Like all your other assertions this one feels self serving for your point of view when a rudimentary google search provides references to the alternative.

Consensus on efficacy of lockdowns flattening the curve with relevant bibliography.

https://www.nature.com/articles/d41586-022-02823-4

N of 1 as in what worked in Sweden (ranked 3rd in the global healthcare index and has a population lower than some cities in india) does not in any way shape or form meaningfully imply what would be good for the rest of the world (though it might certainly inform it)

I wasn't referring to the presence of fake/false/sensational/agenda driven narratives or your allusion to them, I was referring to your following offhanded assertions.

" Lockdowns were there to reduce the secondary consequences from running out of capacity.

That was the claim, certainly. But as we predicted, this never actually happened anywhere in the world - not even in places where people live in poverty, and healthcare is virtually non-existant."

1 comments

It's arguments like this one in Nature that destroy confidence in public health. You claimed the article reflected a consensus, but it starts by saying that lots of papers show no lockdown effect and there's no agreement!
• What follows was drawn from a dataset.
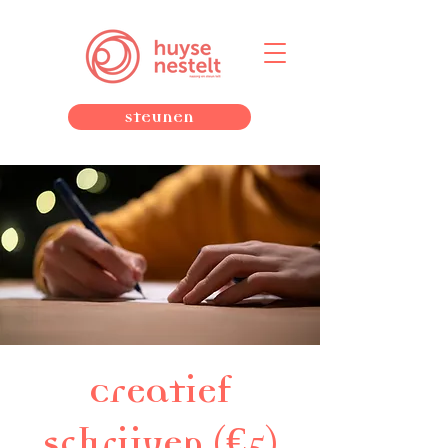
Steunen
Creatief
schrijven (€5)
Also read the citations. They make a lot of uncited assertions (worthless), and then their primary evidence is Flaxman et al, it's a joke paper. Read it, they made a model that predicted 3 million deaths and when it didn't happen said lockdowns were the reason. Their methodology is wack. They had to hide Sweden from some of their graphs because it broke their model, they had to claim that shutting major sport/music events was magically effective in Sweden but nowhere else because their model just assigned all the reduction to whatever the last government decision happened to be. Google for it to find more criticism of their methods. Nature do admit the paper was criticized but don't tell you the type of problems.